The exceptional high quality 8-Day duration movement has six latched pillars and a very unusual trip repeat work mechanism for repeating from above or below. There is also evidence that the movement originally had shutters to protect the movement from damp, dust or dirt. The hours are sounded on a bell with rack and snail strike.

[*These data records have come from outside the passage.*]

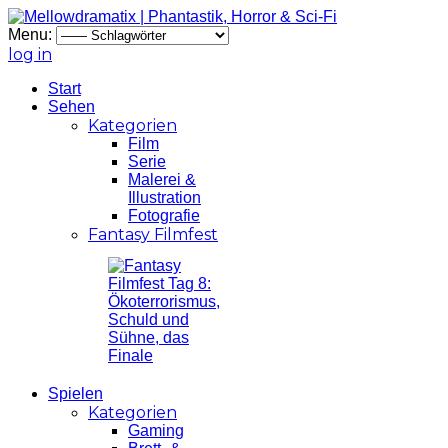
Menu:
log in
Start
Sehen
Kategorien
Film
Serie
Malerei &
Illustration
Fotografie
Fantasy Filmfest
Spielen
Kategorien
Gaming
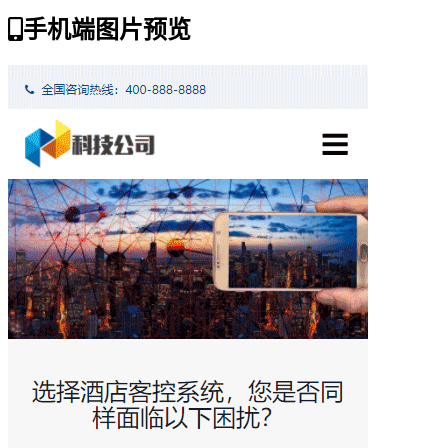
手机端图片预览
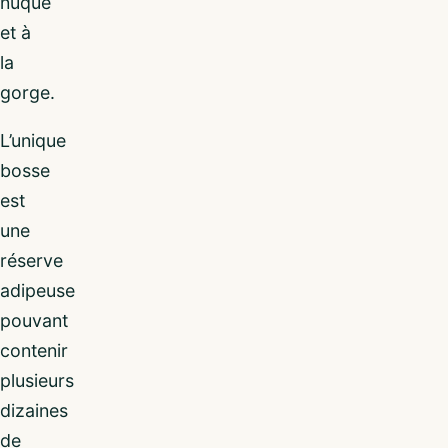
nuque
et à
la
gorge.
L’unique
bosse
est
une
réserve
adipeuse
pouvant
contenir
plusieurs
dizaines
de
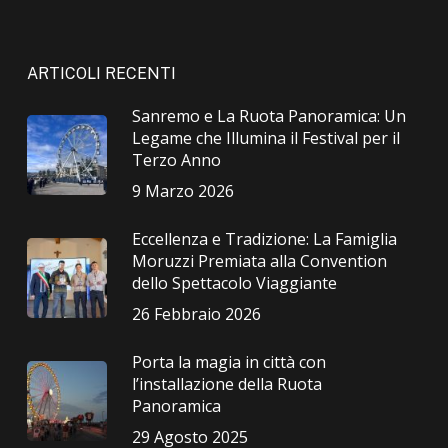
ARTICOLI RECENTI
Sanremo e La Ruota Panoramica: Un
Legame che Illumina il Festival per il
Terzo Anno
9 Marzo 2026
Eccellenza e Tradizione: La Famiglia
Moruzzi Premiata alla Convention
dello Spettacolo Viaggiante
26 Febbraio 2026
Porta la magia in città con
l’installazione della Ruota
Panoramica
29 Agosto 2025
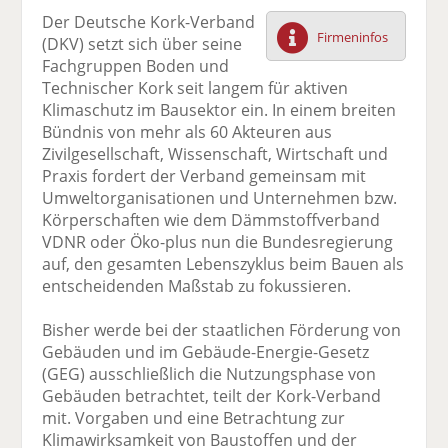
F
tt
Li
E
ck
Der Deutsche Kork-Verband
ac
er
n
m
e
Firmeninfos
(DKV) setzt sich über seine
e
n
k
ai
n
Fachgruppen Boden und
b
e
l
Technischer Kork seit langem für aktiven
o
di
v
Klimaschutz im Bausektor ein. In einem breiten
o
n
er
Bündnis von mehr als 60 Akteuren aus
k
te
se
Zivilgesellschaft, Wissenschaft, Wirtschaft und
te
il
n
Praxis fordert der Verband gemeinsam mit
il
e
d
Umweltorganisationen und Unternehmen bzw.
e
n
e
Körperschaften wie dem Dämmstoffverband
n
n
VDNR oder Öko-plus nun die Bundesregierung
auf, den gesamten Lebenszyklus beim Bauen als
entscheidenden Maßstab zu fokussieren.
Bisher werde bei der staatlichen Förderung von
Gebäuden und im Gebäude-Energie-Gesetz
(GEG) ausschließlich die Nutzungsphase von
Gebäuden betrachtet, teilt der Kork-Verband
mit. Vorgaben und eine Betrachtung zur
Klimawirksamkeit von Baustoffen und der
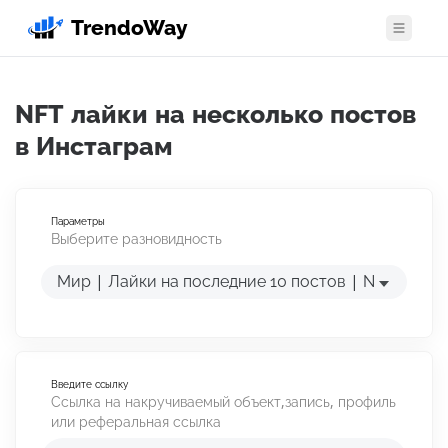
TrendoWay
Открыть
Платная накрутка
NFT лайки на несколько постов
Бесплатная накрутка
в Инстаграм
AI-инструменты
Параметры
Выберите разновидность
Генератор хэштегов
Мир | Лайки на последние 10 постов | NFT проф
Генератор био
Генератор подписей
Контент-план
Введите ссылку
Ссылка на накручиваемый объект,запись, профиль
Калькулятор ER
или реферальная ссылка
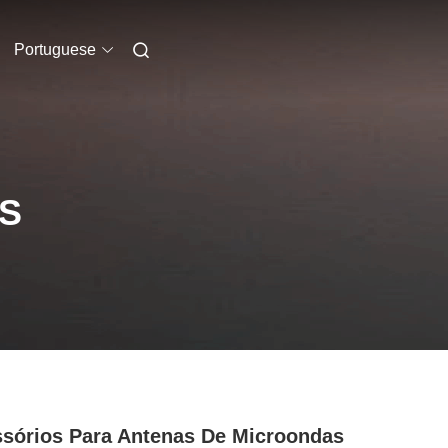
Portuguese
S
sórios Para Antenas De Microondas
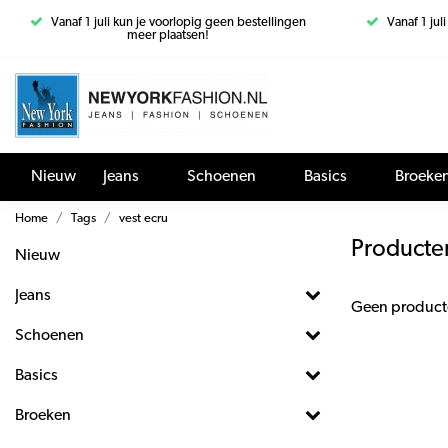
Vanaf 1 juli kun je voorlopig geen bestellingen
Vanaf 1 jul
meer plaatsen!
Nieuw
Jeans
Schoenen
Basics
Broeke
Home
Tags
vest ecru
Producte
Nieuw
Jeans
Geen product
Schoenen
Basics
Broeken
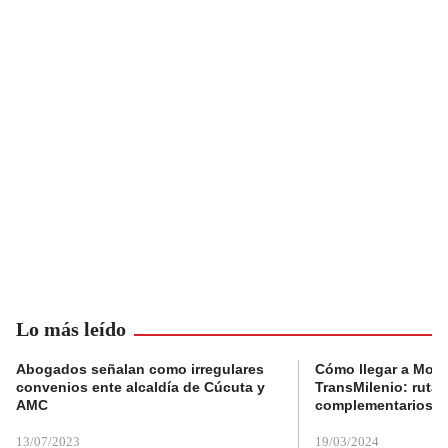
Lo más leído
Abogados señalan como irregulares
Cómo llegar a Mons
convenios ente alcaldía de Cúcuta y
TransMilenio: rutas
AMC
complementarios
13/07/2023
19/03/2024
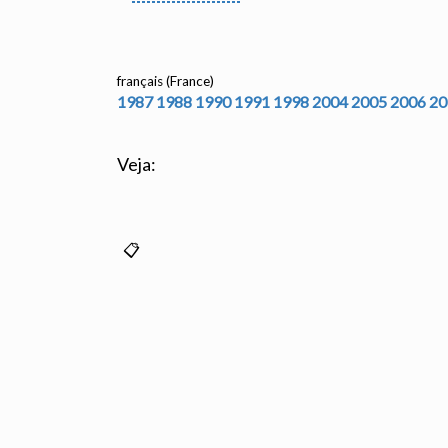
français (France)
1987
1988
1990
1991
1998
2004
2005
2006
20
Veja:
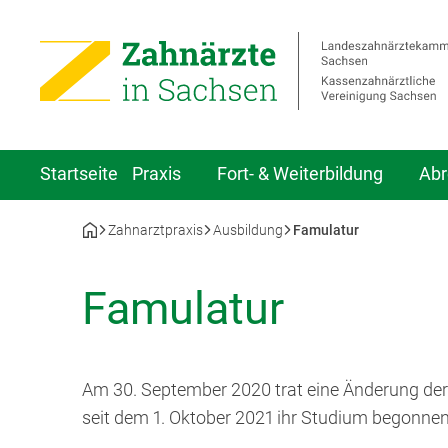
Startseite
Praxis
Fort- & Weiterbildung
Abr
Zahnarztpraxis
Ausbildung
Famulatur
Famulatur
Am 30. September 2020 trat eine Änderung de
seit dem 1. Oktober 2021 ihr Studium begonnen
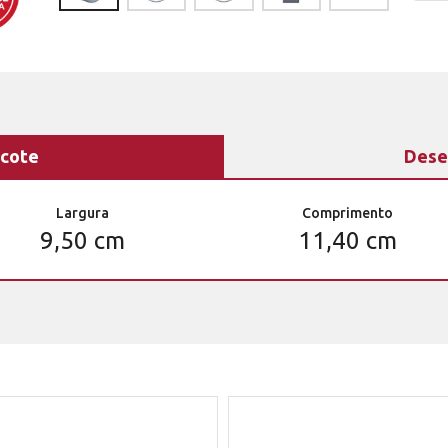
cote
Dese
Largura
Comprimento
9,50 cm
11,40 cm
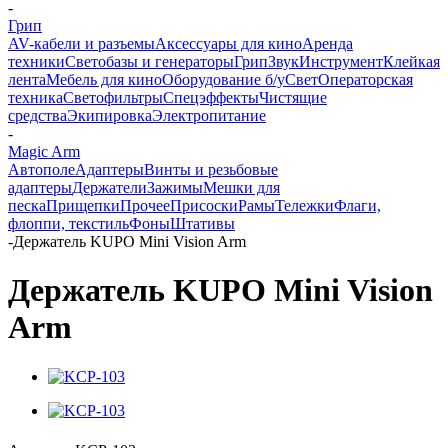
-
Грип
AV-кабели и разъемы
Аксессуары для кино
Аренда
техники
Светобазы и генераторы
Грип
Звук
Инструмент
Клейкая
лента
Мебель для кино
Оборудование б/у
Свет
Операторская
техника
Светофильтры
Спецэффекты
Чистящие
средства
Экипировка
Электропитание
-
Magic Arm
Автополе
Адаптеры
Винты и резьбовые
адаптеры
Держатели
Зажимы
Мешки для
песка
Прищепки
Прочее
Присоски
Рамы
Тележки
Флаги,
флоппи, текстиль
Фоны
Штативы
-
Держатель KUPO Mini Vision Arm
Держатель KUPO Mini Vision
Arm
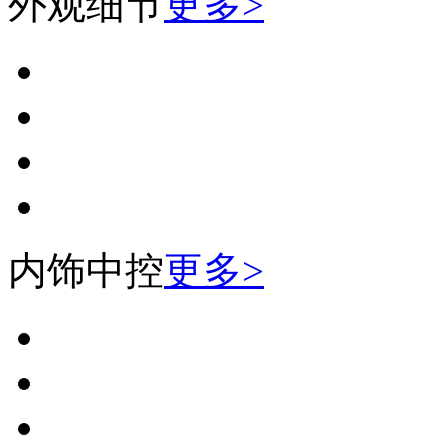
外观细节
更多>
内饰中控
更多>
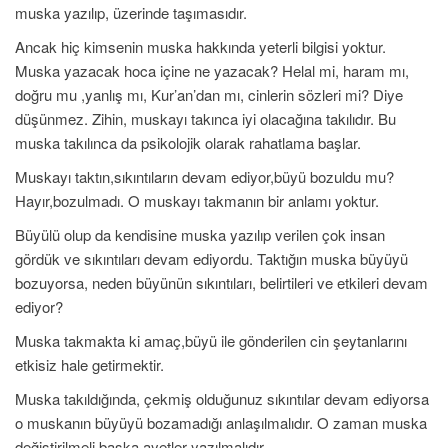
muska yazılıp, üzerinde taşımasıdır.
Ancak hiç kimsenin muska hakkında yeterli bilgisi yoktur.
Muska yazacak hoca içine ne yazacak? Helal mi, haram mı,
doğru mu ,yanlış mı, Kur’an’dan mı, cinlerin sözleri mi? Diye
düşünmez. Zihin, muskayı takınca iyi olacağına takılıdır. Bu
muska takılınca da psikolojik olarak rahatlama başlar.
Muskayı taktın,sıkıntıların devam ediyor,büyü bozuldu mu?
Hayır,bozulmadı. O muskayı takmanın bir anlamı yoktur.
Büyülü olup da kendisine muska yazılıp verilen çok insan
gördük ve sıkıntıları devam ediyordu. Taktığın muska büyüyü
bozuyorsa, neden büyünün sıkıntıları, belirtileri ve etkileri devam
ediyor?
Muska takmakta ki amaç,büyü ile gönderilen cin şeytanlarını
etkisiz hale getirmektir.
Muska takıldığında, çekmiş olduğunuz sıkıntılar devam ediyorsa
o muskanın büyüyü bozamadığı anlaşılmalıdır. O zaman muska
değiştirilmeli başka ayetler yazılmalıdır.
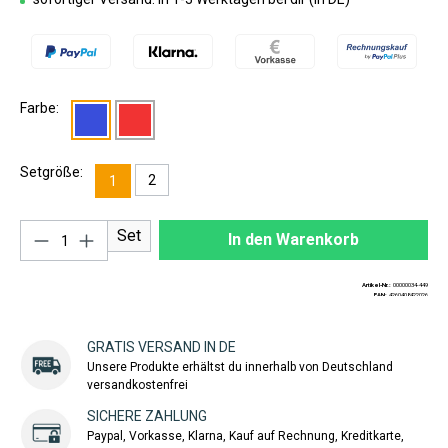
Farbe:
Setgröße:
2
1
Produkt Anzahl: Gib den gewünschten Wert ei
Set
In den Warenkorb
Artikel-Nr.:
00000034-449
EAN:
4260408422026
GRATIS VERSAND IN DE
Unsere Produkte erhältst du innerhalb von Deutschland
versandkostenfrei
SICHERE ZAHLUNG
Paypal, Vorkasse, Klarna, Kauf auf Rechnung, Kreditkarte,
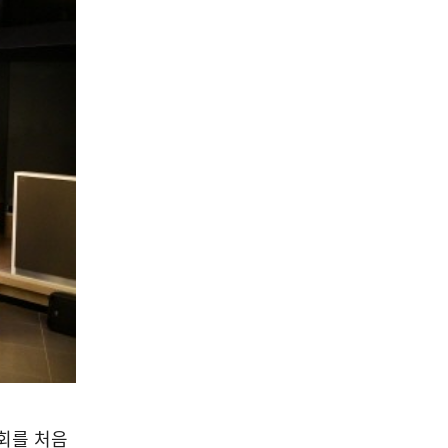
회를 처음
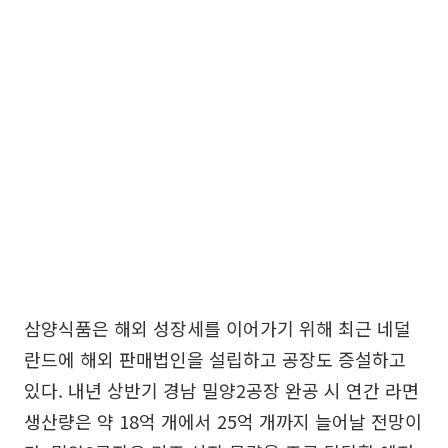
삼양식품은 해외 성장세를 이어가기 위해 최근 네덜
란드에 해외 판매법인을 설립하고 공장도 증설하고
있다. 내년 상반기 경남 밀양2공장 완공 시 연간 라면
생산량은 약 18억 개에서 25억 개까지 늘어날 전망이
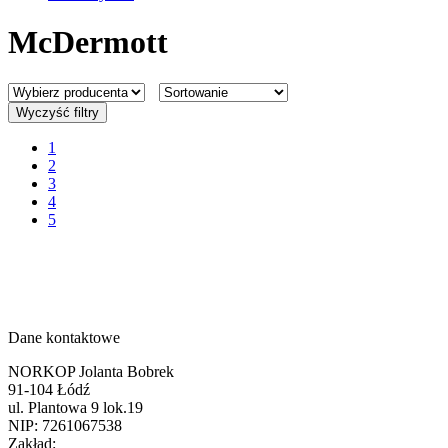
McDermott
Wyczyść filtry
1
2
3
4
5
Dane kontaktowe
NORKOP Jolanta Bobrek
91-104 Łódź
ul. Plantowa 9 lok.19
NIP: 7261067538
Zakład:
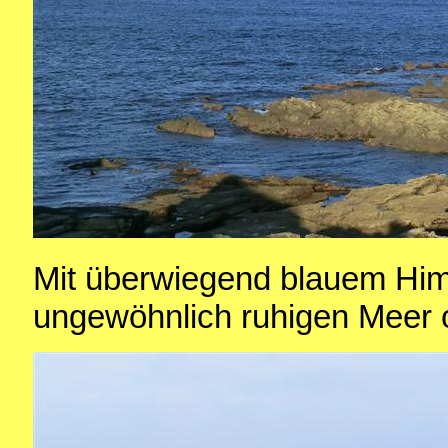
Mit überwiegend blauem Hi
ungewöhnlich ruhigen Meer 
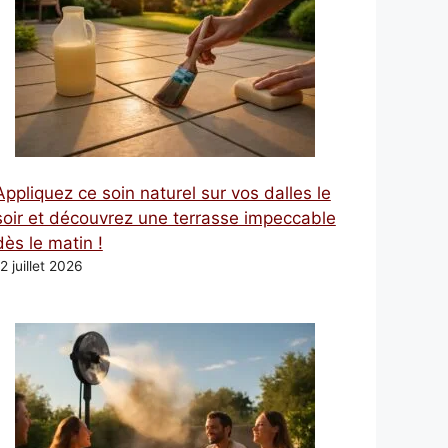
Appliquez ce soin naturel sur vos dalles le
soir et découvrez une terrasse impeccable
dès le matin !
2 juillet 2026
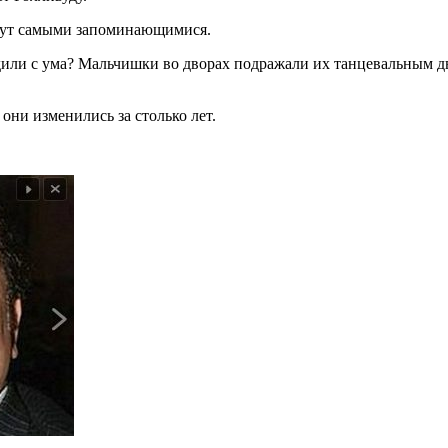
дут самыми запоминающимися.
дили с ума? Мальчишки во дворах подражали их танцевальным д
они изменились за столько лет.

Gulielmus (William) Clement is most probably the son of the William Clement who made the famous Kings College, Cambridge turret clock in 1671 and who claimed the invention of the anchor escapement. He was born circa 1643 and was apprenticed to Thomas Chapman (the same master as his brother, Francis) in 1656 – 1657. He was made a Free Brother in the Clockmakers’ Company in December 1677 as a ‘great clockmaker’. In 1678 he was made an Assistant within the Company very prematurely “by unanimous consent and approbation and for good reasons and especial esteem”. The question is: was the preferential treatment given to him due to the fact he, William Junior, had just invented the anchor escapement? The question is still unanswered. He became Master of the Clockmakers’ Company in 1694 and is said to have died in 1709. This clock is of very fine quality like all of his work and has a number of unusual and innovative features viz the substantial trip repeat mechanism and the evidence for the fitting of shutters to the movement when the clock was first made.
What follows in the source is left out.